The air was cool and the yard light bright Monday evening as I stood on the back porch relieving myself.
It was just a typical night on the farm, but then I heard something scratching at one of the trees behind me. I figured it was just one of the cats climbing the tree, but I turned and look anyway.
I saw a bristly, fat possum climbing the tree.
Nodding my head slowly I walked back into the house.
Roommates Jerod Horchem and Travis Schafer were sitting in the living room playing a football game on the XBOX.
Walking up to them casually, I said, “There’s a possum climbing a tree out there.”
The two looked up at me and shrugged. “Go get my axe and take care of it,” Horchem said.
I laughed, remembering the time he had used an axed to chop a baby possum into tiny pieces when he found the varmint in the garage eating the cat food.
“How about a gun?” I asked.
“They’re in the closet,” he said, barely taking his eyes off the screen.
I went and retrieved a 12-gauge shotgun and asked Horchem for the shells.
“They’re in there too, but bring them to me first. I want to make sure you have the right ones,” he said.
I did as I was told and handed him the box of shells I figured fit the gun.
“These are it,” he said.
I nodded and looked at him.
“Well load it.”
“I’m not sure how,” I said.
“Are you serious?” he asked as he snatched the gun out of my hand and began loading shells into it.
Travis began to try to tell me how to put the shells into the gun, but when he saw how it was being loaded he stopped because he, like me, thought they went in a different way.
After Horchem had put three shells in he handed the gun back to me.
“Good luck,” he said, turning back to the video game.
I slipped a pair of shoes on and began to head for the door.
“I’m going to go watch this,” Schafer said, smiling.
“Me too,” Horchem said as they both dropped their controllers and followed me outside.
“Grab a flashlight or something,” I called over my shoulder.
“Why?” Horchem asked.
“Well, it’s probably already up the tree by now,” I replied.
“We don’t have one that works,” he said.
“Fine,” I said as we all went outside.
I couldn’t see the animal anywhere at first, but soon Schafer and Horchem both saw it.
“It’s right up there,” Horchem said pointing.
I saw it and nodded. Schafer covered his ears as I brought the gun to my left shoulder and peered down the barrel.
Letting out a slow breath, I squeezed the trigger.
Horchem began laughing hysterically, and Schafer said, “I can’t believe you hit it on your first shot!”
“It’s not like I haven’t shot a gun before,” I said as nonchalant as possible.
I looked around at the ground and realized the deceased animal was stuck up in the tree, so I walked closer and took aim again.
The body of the animal fell to the ground flopping around.

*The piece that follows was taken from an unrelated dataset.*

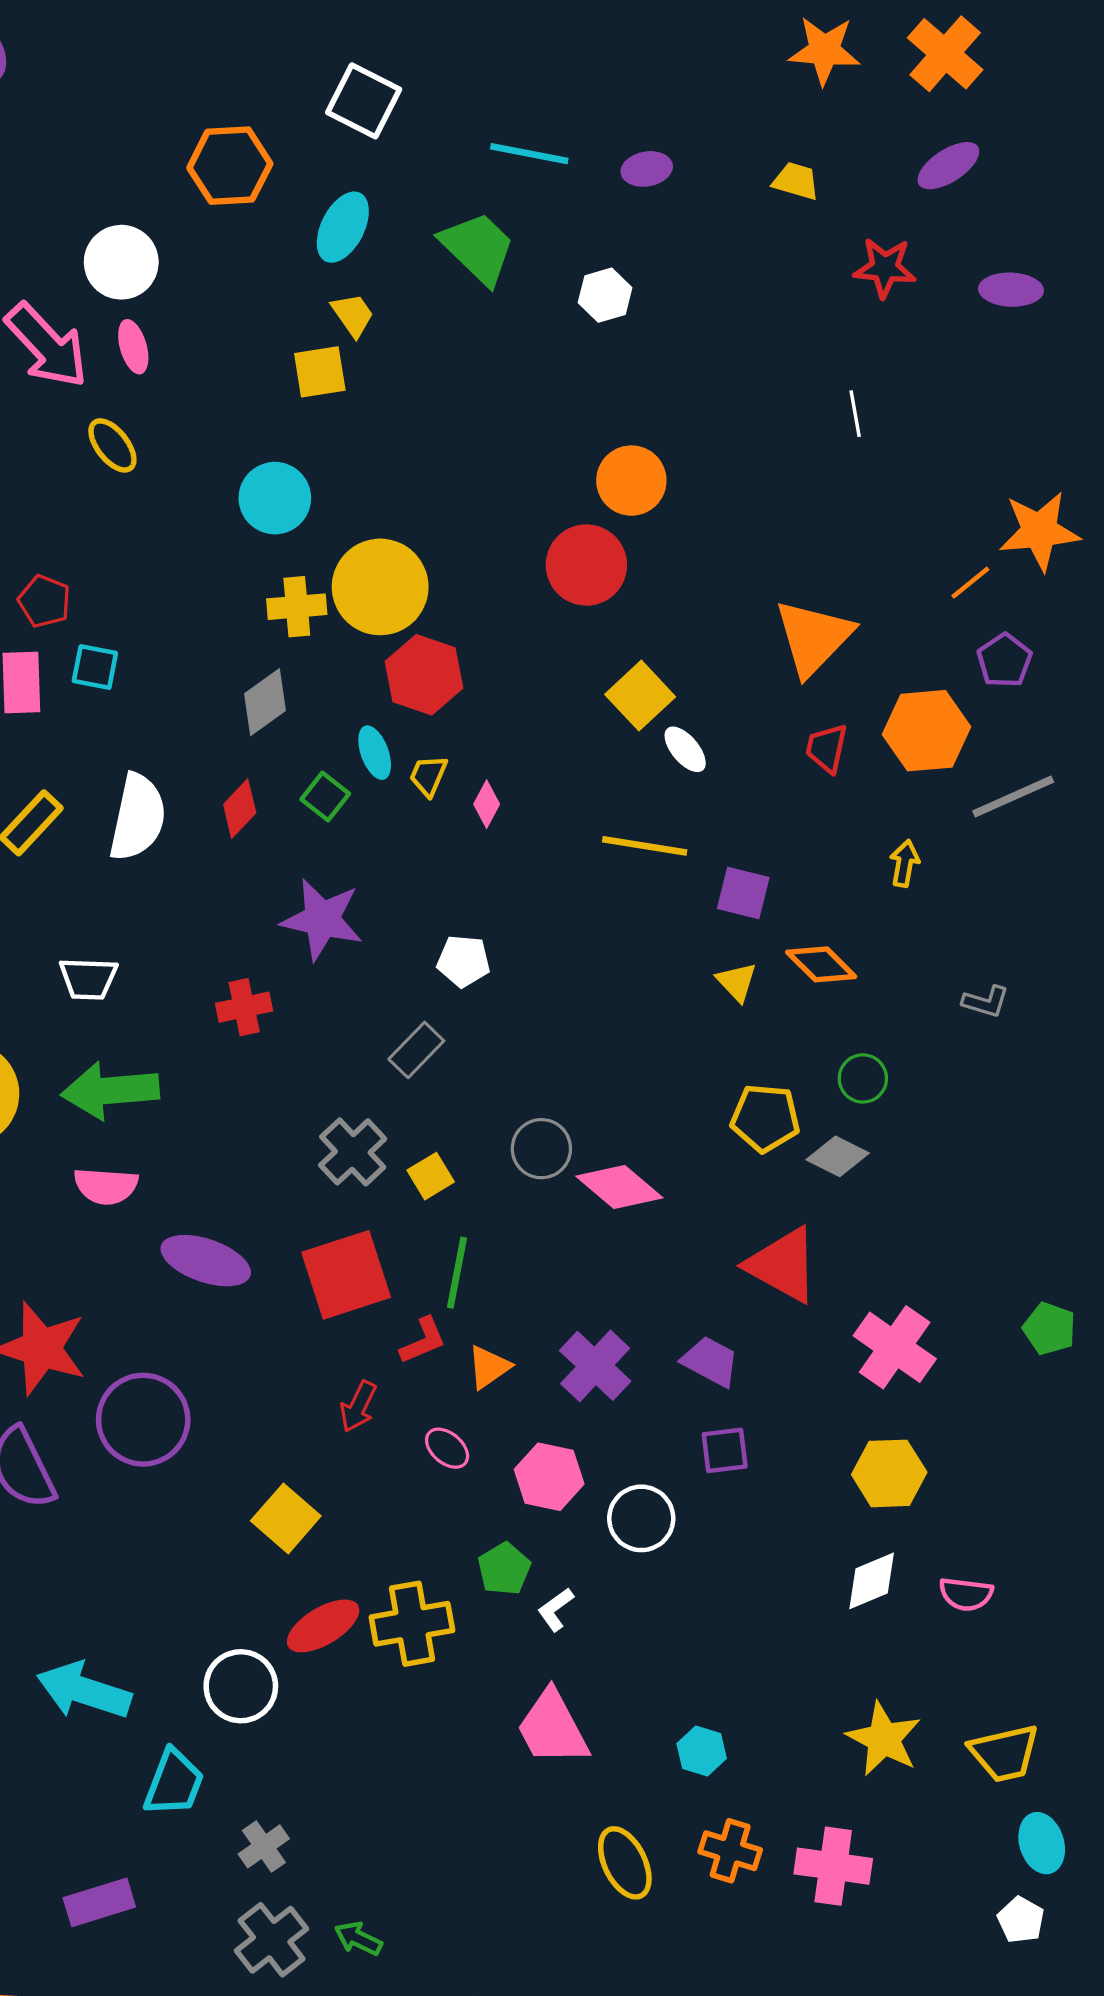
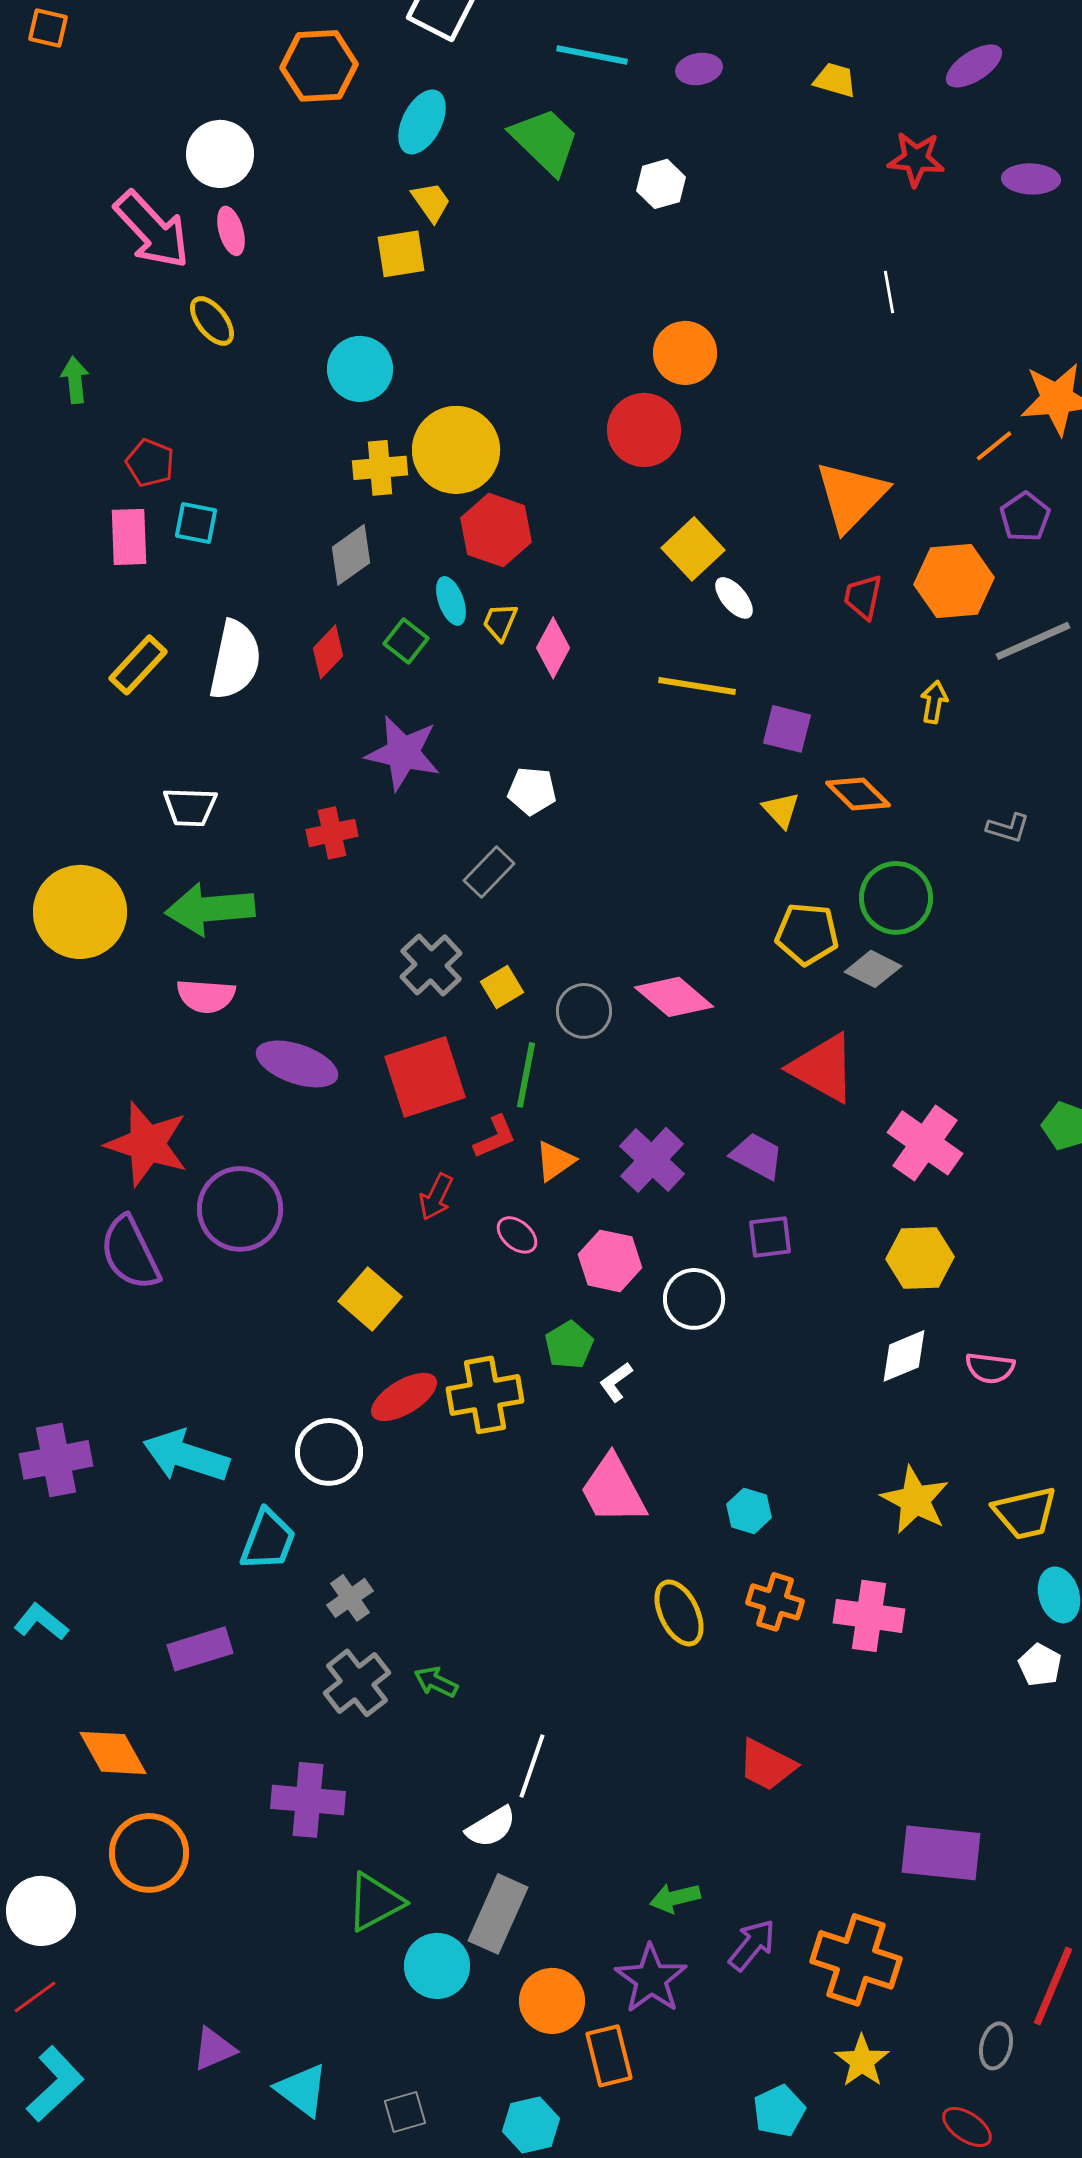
pink diamond: (487, 804) -> (553, 648), size x1.4
green circle: (863, 1078) -> (896, 898), size x1.6
gray circle: (541, 1149) -> (584, 1011), moved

Horchem continued to squeal with laughter.
“You didn’t even kill it,” Schafer said. “It’s still moving.”
Between peals of laughter, Horchem said, “Oh it’s dead.”
Since Travis didn’t believe I had killed it and knowing I had one shell left, I pointed the gun at the animal’s head.
The possum’s head disappeared, leaving only blood soaked grass. The body was still twitching, though.
“It’s still not dead?” Schafer asked.
“There’s no head,” I said. “It’s dead.”
“Yeah,” Horchem said. “It’s dead.”
We all went back into the house. As Horchem and Schafer resumed their game and I put the gun away, Schafer said, “That was awesome.”
“Yeah it was,” Horchem said. “I can’t believe you shot it three times.”
I shrugged and smiled. “Well, I had three shells.”
“That doesn’t mean you had to use them all,” Horchem said.
“It felt like I did,” I said.
As I went to sleep that night, I had a strange sense of calm come over me. It was like all the tension had left my body.
Shotgun therapy helps. Everyone should try it.